EXERCISE AIM: Look through the entries below and show every line containing the word "после".

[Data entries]
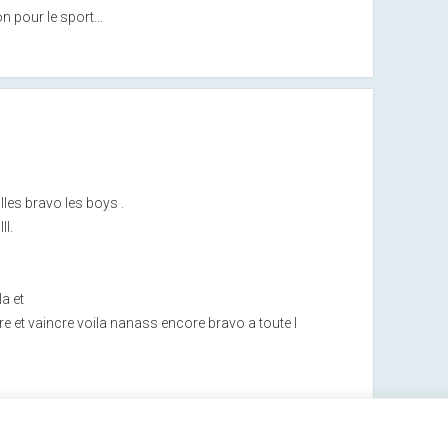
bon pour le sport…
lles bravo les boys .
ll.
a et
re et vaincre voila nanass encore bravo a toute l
---
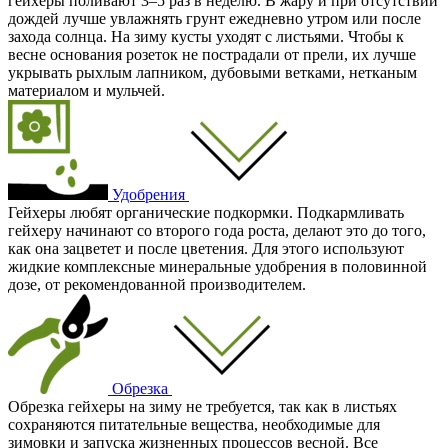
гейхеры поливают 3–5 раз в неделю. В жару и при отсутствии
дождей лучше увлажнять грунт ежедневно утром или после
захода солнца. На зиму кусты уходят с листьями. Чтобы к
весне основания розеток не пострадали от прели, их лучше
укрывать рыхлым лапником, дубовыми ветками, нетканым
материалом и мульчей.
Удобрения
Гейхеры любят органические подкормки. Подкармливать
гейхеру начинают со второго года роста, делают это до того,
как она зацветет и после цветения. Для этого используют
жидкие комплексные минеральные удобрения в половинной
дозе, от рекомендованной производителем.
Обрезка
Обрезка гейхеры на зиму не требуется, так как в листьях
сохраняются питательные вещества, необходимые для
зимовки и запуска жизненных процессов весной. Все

EXPECTED OUTPUT:
дождей лучше увлажнять грунт ежедневно утром или после
как она зацветет и после цветения. Для этого используют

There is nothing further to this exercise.